Dans un contexte de grave pénurie de main-d’œuvre, où Québec cherche par tous les moyens à rendre son réseau de soins plus efficace, les sages-femmes pourraient certainement être impliquées davantage.
«Pour faire partie vraiment de la solution, par exemple en santé sexuelle et reproductive, en contraception, en dépistage et traitement des ITSS, il faudrait que l’on puisse exercer nos compétences en tout temps et non seulement auprès des personnes enceintes», soutient Mme Pelletier qui croit avoir l’écoute du gouvernement sur cet enjeu.
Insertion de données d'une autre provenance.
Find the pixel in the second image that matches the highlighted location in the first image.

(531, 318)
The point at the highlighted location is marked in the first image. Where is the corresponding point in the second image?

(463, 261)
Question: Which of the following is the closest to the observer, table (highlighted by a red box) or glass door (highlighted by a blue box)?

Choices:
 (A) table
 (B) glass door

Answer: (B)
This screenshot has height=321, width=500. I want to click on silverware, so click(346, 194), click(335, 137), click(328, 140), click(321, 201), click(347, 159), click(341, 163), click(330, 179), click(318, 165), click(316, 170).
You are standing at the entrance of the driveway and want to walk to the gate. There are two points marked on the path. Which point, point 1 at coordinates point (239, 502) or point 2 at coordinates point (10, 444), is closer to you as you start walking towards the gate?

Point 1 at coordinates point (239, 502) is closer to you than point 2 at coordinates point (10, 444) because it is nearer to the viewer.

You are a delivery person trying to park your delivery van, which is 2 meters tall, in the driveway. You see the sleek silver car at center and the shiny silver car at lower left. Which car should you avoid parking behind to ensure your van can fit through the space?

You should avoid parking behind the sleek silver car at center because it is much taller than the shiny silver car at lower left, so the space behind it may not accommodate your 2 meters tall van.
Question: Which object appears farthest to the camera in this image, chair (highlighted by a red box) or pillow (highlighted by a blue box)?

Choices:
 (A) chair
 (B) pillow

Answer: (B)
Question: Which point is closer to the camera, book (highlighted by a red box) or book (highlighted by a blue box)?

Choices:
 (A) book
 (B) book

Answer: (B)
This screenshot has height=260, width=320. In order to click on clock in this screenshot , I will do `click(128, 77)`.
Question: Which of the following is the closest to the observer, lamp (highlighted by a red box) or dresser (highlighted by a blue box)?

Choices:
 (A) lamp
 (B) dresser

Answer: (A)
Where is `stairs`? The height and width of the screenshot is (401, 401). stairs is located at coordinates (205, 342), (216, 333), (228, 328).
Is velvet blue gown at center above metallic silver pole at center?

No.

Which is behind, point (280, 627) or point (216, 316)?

Cette option peut paraître contre-intuitive, mais les sages-femmes pourraient possiblement contribuer aussi à favoriser un meilleur accès à l’avortement. Actuellement, ces professionnelles en soins sont habilitées à prescrire la médication nécessaire à l’évacuation du fœtus dans le cas d’une fausse couche.
Cette procédure est très similaire à la pratique d’un avortement médical par la prise de médicaments au premier trimestre. L’ordre s’est déjà prononcé en faveur de l’ajout de cet acte dans le champ de pratique de ses membres.
La directrice du programme de baccalauréat en pratique sage-femme de l’Université du Québec à Trois-Rivières (UQTR), Magali Béchard, croit elle aussi que ses diplômées «pourraient probablement faire plus», bien qu’elles soient formées pour accomplir le travail qui leur est demandé dans le modèle actuel.
«Si on voulait élargir le champ de pratique, il faudrait qu’il y ait de la formation continue ou de la formation supplémentaire», estime-t-elle. Mme Béchard souligne tout de même que dans d’autres régions du monde, des sages-femmes ne font même pas d’accouchement, mais assurent le suivi médical de femmes tout au long de leur vie.
Il reste que dans l’état actuel du réseau de la santé «on est rendu à un moment où on a besoin que tout le monde participe aux soins», analyse la professeure. «Je pense que ça aide un peu à la réflexion pour ouvrir le champ de pratique», ajoute-t-elle.
Valoriser la profession
Ironiquement, l’un des principaux obstacles à un élargissement de la pratique des sages-femmes est le manque de main-d’œuvre. Comme le souligne la professeure Magali Béchard, les sages-femmes ne parviennent même pas à répondre à toute la demande pour des suivis de grossesse au Québec.
Ce manque d’effectifs explique aussi en partie pourquoi à peine plus de 4 % des accouchements sont pratiqués par des sages-femmes au Québec. Une statistique qui a beaucoup fait réagir les parlementaires lorsqu’elle a été citée en commission parlementaire sur la réforme du système de santé proposée par le ministre Christian Dubé.
D’après la cible fixée dans la Politique de périnatalité 2008-2018, le gouvernement souhaitait atteindre 10 % de naissances supervisées par des sages-femmes. De l’avis de la présidente de l’ordre, Julie Pelletier, le gouvernement a trop tardé à faire la promotion de la profession et à déployer les services en région.
Ce lent départ a rendu l’accès à la profession plus difficile. Depuis, on peine à former les recrues puisqu’elles doivent être jumelées à une sage-femme lors de leur stage. Au cours des dernières années, le gouvernement a appuyé sur l’accélérateur pour déployer le service dans toutes les régions, mais il reste un retard à rattraper dans la formation des professionnelles.
L’UQTR entend faire sa part pour remédier à ce problème. À titre de seul programme de formation en pratique sage-femme, l’université prévoit annoncer sous peu des mesures pour bonifier ses cohortes.
Mais s’il est vrai qu’il faut former plus d’étudiantes, il faut aussi freiner l’exode des sages-femmes qui abandonnent la profession, rappelle Julie Pelletier. Elle explique que le métier est exigeant et qu’il offre peu d’options en dehors de suivis de grossesse.
Une fois de plus, la présidente de l’ordre considère qu’une pratique plus large permettrait aux sages-femmes d’explorer d’autres aspects de la santé des femmes ou de la santé des nourrissons et de demeurer dans le réseau plutôt que de l’abandonner.